Material to process:
***

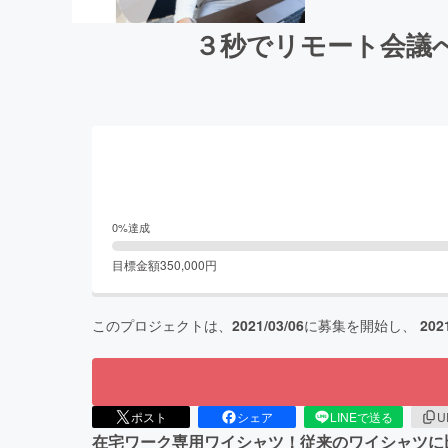
３秒でリモート会議
0
%達成
目標金額
350,000
円
このプロジェクトは、
2021/03/06
に募集を開始し、
202
ポスト
シェア
LINEで送る
U
在宅ワーク専用ワイシャツ！従来のワイシャツに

***

What the task requires:
Only the text of the entries above, transcribed exactly, should be given; leave out pictures.

Result:
３秒でリモート会議
0
%達成
目標金額
350,000
円
このプロジェクトは、
2021/03/06
に募集を開始し、
202
ポスト
シェア
LINEで送る
U
在宅ワーク専用ワイシャツ！従来のワイシャツに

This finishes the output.